The Food and Drug Administration approved a new genetic sequencing test that detects mutations across 324 genes in tumor biopsy specimens with an accuracy of 94.6%.
The FoundationOne CDx (F1CDx) test from Foundation Medicine “can identify which patients with any of five tumor types” – non–small-cell lung cancer, melanoma, breast cancer, colorectal cancer, or ovarian cancer – “may benefit from 15 different FDA-approved targeted treatment options,” as well as clinical trial eligibility, “with one test report, avoiding duplicative biopsies,” the agency said in a statement.
Previously approved tumor sequencing assays matched one test to one drug. The FDA granted F1CDx “breakthrough device” status because of its ability to consolidate testing.
On the same day as the approval, the Centers for Medicare & Medicaid Services proposed nationwide coverage for Medicare beneficiaries with recurrent or metastatic disease. CMS is accepting public comments on the proposal for 30 days. The cost of the test is $5,800.
F1CDx went through the FDA and CMS Parallel Review Program, in which the agencies review medical devices concurrently to help reduce the time between approval and Medicare coverage.

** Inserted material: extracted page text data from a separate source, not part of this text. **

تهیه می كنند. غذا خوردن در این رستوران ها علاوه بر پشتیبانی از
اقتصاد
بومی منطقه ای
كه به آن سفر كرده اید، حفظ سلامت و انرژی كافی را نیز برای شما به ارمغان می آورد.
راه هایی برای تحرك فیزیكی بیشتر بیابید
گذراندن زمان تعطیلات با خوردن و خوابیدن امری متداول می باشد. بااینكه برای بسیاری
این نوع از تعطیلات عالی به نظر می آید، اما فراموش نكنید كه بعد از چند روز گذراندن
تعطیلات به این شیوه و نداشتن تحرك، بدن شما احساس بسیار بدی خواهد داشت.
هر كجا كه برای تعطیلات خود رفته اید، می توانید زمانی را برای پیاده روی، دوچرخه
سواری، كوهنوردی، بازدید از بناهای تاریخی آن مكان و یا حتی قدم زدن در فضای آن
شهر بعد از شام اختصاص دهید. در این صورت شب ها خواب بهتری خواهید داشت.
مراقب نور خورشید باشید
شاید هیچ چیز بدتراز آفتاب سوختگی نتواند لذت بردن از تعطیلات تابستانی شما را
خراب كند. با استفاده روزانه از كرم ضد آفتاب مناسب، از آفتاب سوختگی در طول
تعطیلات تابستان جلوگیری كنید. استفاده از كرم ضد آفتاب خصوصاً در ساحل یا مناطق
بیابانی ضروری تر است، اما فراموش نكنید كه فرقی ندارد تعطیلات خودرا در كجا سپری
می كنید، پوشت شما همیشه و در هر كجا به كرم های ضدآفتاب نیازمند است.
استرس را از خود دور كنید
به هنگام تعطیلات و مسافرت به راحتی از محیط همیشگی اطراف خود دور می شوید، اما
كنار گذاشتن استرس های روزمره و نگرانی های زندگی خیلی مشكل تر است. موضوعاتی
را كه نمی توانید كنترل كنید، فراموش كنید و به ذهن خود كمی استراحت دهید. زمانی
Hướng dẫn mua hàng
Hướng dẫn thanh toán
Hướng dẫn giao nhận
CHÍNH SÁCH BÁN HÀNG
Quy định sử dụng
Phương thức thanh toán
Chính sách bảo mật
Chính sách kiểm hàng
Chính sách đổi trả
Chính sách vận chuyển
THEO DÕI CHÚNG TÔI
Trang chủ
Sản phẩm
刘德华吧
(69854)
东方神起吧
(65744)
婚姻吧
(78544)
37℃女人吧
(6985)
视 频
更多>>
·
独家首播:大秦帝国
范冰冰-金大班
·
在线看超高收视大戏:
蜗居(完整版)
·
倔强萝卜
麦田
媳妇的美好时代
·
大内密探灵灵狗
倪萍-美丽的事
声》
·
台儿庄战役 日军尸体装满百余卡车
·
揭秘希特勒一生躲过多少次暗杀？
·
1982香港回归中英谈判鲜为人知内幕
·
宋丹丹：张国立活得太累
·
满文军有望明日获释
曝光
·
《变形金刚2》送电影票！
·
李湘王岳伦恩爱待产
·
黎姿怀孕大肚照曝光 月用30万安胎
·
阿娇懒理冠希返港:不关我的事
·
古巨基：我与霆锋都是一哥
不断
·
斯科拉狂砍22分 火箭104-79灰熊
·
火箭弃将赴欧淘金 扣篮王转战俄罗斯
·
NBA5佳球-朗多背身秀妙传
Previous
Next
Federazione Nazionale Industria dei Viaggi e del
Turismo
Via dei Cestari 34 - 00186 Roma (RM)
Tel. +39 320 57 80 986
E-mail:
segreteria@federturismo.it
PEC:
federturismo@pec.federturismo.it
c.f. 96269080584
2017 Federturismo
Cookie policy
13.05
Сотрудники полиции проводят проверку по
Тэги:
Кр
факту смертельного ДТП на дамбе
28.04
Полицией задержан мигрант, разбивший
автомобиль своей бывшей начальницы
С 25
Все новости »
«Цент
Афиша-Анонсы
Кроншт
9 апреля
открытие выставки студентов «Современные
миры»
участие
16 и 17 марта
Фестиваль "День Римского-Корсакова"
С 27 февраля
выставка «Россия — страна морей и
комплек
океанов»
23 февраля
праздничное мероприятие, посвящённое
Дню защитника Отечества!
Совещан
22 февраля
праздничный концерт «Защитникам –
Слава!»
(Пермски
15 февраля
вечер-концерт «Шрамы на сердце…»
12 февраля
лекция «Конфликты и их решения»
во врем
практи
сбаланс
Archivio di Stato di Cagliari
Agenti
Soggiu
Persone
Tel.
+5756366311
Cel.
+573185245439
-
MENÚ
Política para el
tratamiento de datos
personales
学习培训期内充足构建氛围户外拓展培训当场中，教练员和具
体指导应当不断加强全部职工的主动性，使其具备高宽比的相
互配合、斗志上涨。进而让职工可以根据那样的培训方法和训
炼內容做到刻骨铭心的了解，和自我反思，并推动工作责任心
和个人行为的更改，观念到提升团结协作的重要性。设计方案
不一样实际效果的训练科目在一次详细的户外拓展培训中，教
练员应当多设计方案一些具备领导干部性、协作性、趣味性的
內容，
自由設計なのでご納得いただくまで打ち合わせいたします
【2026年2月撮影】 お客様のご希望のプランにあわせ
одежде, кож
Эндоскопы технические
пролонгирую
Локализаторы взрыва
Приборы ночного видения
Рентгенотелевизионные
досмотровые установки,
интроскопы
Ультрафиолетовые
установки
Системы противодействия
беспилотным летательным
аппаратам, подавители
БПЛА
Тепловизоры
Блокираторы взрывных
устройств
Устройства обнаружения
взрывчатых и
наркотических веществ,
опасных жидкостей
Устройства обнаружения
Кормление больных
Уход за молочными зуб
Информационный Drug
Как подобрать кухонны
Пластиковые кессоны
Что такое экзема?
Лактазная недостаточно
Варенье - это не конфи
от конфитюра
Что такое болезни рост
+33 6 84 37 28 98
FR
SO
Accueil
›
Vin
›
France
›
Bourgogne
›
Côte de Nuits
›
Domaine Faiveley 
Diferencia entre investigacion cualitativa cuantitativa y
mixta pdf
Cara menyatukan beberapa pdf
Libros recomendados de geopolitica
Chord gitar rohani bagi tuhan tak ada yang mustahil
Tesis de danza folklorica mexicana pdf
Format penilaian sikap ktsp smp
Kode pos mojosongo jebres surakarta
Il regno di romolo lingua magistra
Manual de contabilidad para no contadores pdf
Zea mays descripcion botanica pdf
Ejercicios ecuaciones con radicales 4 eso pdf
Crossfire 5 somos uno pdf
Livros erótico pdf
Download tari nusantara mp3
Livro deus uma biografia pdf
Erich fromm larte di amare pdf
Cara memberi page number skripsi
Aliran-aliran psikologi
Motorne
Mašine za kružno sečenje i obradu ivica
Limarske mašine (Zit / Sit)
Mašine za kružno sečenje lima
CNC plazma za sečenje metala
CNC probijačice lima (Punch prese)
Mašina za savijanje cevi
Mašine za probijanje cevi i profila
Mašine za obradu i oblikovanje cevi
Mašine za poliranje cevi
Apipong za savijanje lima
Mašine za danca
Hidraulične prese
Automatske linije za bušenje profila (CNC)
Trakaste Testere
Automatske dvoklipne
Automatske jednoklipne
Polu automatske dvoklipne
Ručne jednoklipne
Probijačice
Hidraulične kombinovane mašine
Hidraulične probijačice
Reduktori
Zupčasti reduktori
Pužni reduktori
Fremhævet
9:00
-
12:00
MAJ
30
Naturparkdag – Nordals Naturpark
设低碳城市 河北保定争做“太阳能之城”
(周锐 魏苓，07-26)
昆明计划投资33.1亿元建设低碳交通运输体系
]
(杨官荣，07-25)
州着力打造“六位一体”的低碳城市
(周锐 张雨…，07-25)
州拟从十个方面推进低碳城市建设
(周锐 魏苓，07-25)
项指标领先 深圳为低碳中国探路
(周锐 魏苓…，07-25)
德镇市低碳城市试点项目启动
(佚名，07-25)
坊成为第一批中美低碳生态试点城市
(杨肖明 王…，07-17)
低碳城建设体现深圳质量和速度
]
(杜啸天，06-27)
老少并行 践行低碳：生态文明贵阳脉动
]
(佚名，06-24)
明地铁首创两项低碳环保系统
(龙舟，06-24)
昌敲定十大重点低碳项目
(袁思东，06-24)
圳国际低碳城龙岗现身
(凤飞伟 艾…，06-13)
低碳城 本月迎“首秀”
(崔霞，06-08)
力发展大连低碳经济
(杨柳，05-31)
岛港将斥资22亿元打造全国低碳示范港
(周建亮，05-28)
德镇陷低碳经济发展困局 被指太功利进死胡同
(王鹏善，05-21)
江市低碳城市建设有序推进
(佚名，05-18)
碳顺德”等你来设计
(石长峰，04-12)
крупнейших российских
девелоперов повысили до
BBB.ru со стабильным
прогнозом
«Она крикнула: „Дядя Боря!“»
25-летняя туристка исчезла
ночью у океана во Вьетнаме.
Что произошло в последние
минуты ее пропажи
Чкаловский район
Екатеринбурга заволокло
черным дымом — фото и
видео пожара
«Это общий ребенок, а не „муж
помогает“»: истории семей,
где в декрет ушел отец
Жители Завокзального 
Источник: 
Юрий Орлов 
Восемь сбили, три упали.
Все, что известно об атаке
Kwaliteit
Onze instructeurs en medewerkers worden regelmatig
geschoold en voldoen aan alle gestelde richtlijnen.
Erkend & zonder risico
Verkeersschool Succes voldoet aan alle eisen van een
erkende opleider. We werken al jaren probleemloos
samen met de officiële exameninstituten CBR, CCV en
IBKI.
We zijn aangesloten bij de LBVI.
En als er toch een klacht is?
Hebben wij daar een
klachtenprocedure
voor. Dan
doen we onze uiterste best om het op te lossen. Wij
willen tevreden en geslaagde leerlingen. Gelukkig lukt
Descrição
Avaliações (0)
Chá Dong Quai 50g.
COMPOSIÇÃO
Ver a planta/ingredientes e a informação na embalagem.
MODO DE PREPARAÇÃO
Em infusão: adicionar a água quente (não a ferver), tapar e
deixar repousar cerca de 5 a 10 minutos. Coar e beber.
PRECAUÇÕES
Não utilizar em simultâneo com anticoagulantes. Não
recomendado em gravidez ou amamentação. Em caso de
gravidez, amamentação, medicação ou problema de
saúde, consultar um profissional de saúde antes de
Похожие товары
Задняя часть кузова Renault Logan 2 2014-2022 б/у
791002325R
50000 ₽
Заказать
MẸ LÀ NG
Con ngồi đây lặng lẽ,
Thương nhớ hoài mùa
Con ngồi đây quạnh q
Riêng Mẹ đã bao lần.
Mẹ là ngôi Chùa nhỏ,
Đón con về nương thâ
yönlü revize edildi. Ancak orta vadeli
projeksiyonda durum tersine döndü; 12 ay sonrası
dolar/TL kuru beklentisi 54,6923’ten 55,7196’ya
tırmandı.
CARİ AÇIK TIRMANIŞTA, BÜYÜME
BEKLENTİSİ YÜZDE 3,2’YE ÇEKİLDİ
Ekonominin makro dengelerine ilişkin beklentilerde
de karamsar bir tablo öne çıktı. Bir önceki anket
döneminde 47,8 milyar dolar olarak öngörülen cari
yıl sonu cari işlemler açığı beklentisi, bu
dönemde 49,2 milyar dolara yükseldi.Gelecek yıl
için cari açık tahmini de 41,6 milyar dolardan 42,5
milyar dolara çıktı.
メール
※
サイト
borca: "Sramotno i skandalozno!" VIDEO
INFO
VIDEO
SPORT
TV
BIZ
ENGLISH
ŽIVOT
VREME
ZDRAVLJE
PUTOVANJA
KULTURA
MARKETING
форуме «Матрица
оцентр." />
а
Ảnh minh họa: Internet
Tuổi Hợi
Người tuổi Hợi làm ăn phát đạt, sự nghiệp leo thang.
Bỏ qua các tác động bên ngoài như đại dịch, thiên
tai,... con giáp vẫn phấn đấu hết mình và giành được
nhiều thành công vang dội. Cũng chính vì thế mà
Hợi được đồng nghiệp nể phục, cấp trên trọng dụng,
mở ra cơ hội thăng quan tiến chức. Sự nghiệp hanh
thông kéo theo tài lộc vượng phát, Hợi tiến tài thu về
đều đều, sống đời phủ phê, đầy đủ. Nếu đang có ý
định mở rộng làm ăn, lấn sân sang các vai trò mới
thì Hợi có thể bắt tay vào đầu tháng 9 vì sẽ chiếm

F1CDx reads the order of nucleotides on DNA isolated from biopsy specimens to detect a range of genetic anomalies, including base substitutions, insertion and deletion alterations, copy number alterations, and select gene rearrangements, as well as genomic signatures including microsatellite instability and tumor mutational burden. Clinical performance was established by comparing the F1CDx to previously approved tests.